• _Work instructions_: Your reply should consist solely of the lines from the start of the material below through the line containing "Image resolution: width=683", reproduced exactly.

• _The data_:
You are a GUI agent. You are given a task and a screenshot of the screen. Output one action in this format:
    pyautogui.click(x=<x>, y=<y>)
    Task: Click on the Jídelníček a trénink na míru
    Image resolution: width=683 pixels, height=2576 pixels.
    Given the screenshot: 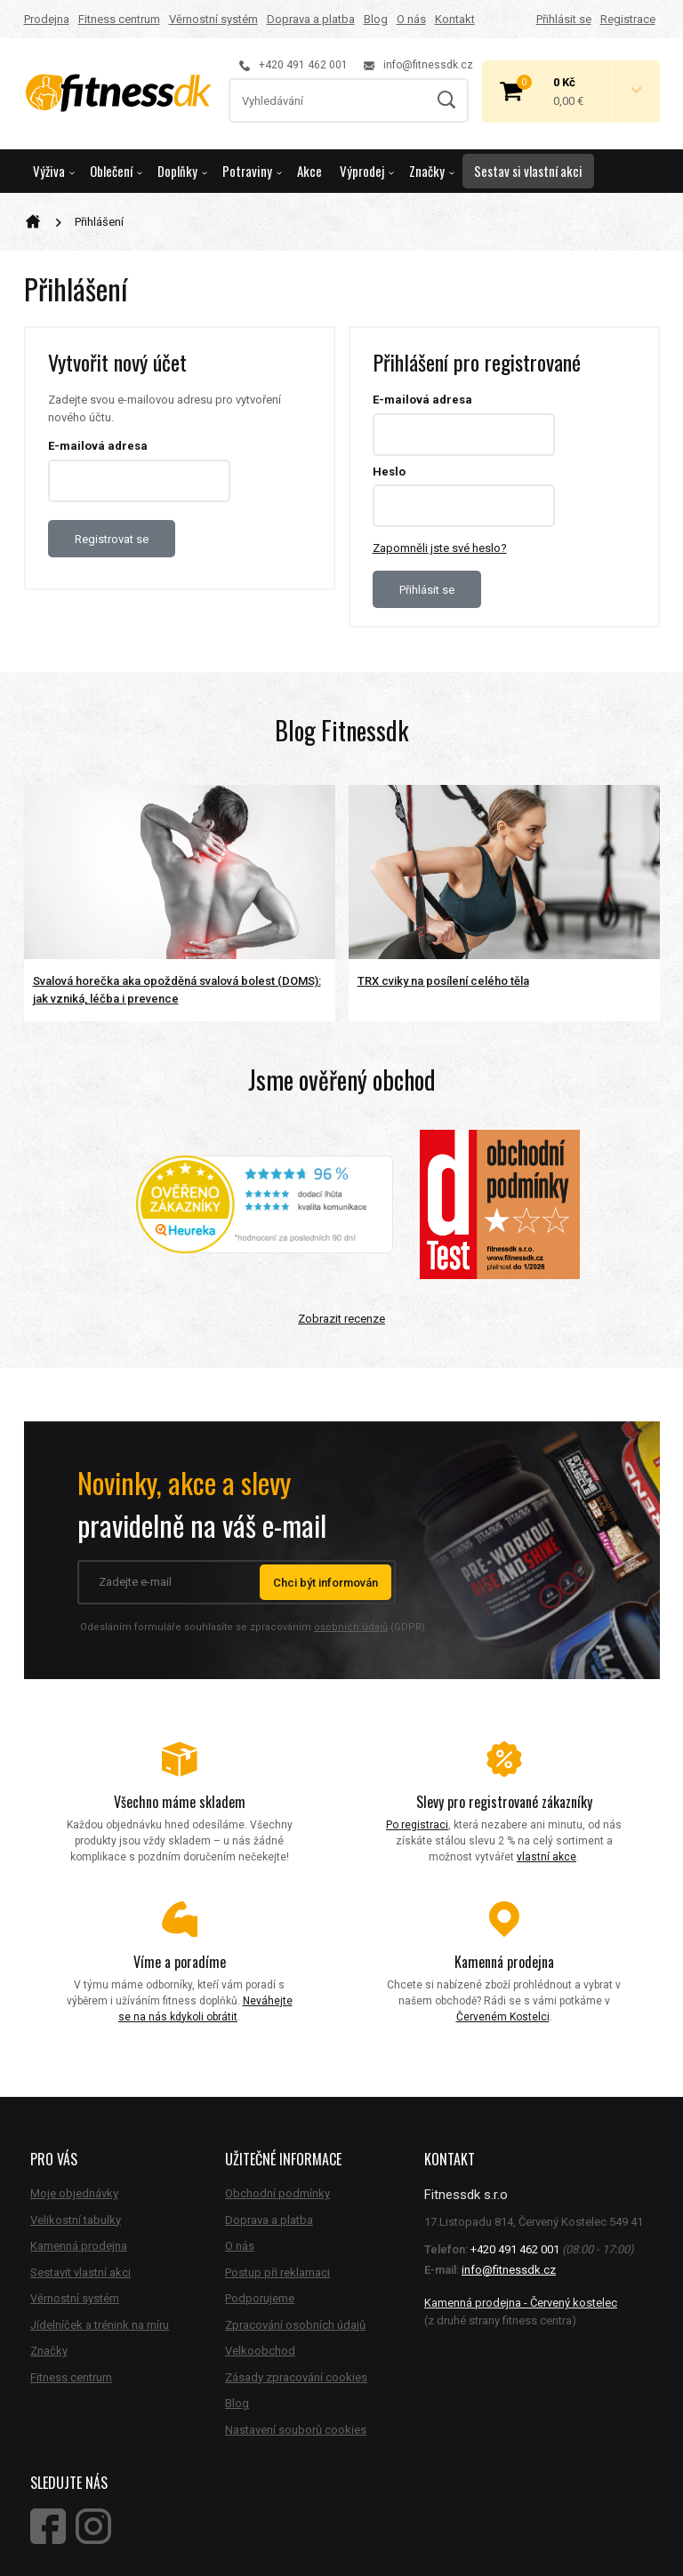 What is the action you would take?
    pyautogui.click(x=99, y=2325)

• _Solution for this task_:
You are a GUI agent. You are given a task and a screenshot of the screen. Output one action in this format:
    pyautogui.click(x=<x>, y=<y>)
    Task: Click on the Jídelníček a trénink na míru
    Image resolution: width=683 pixels, height=2576 pixels.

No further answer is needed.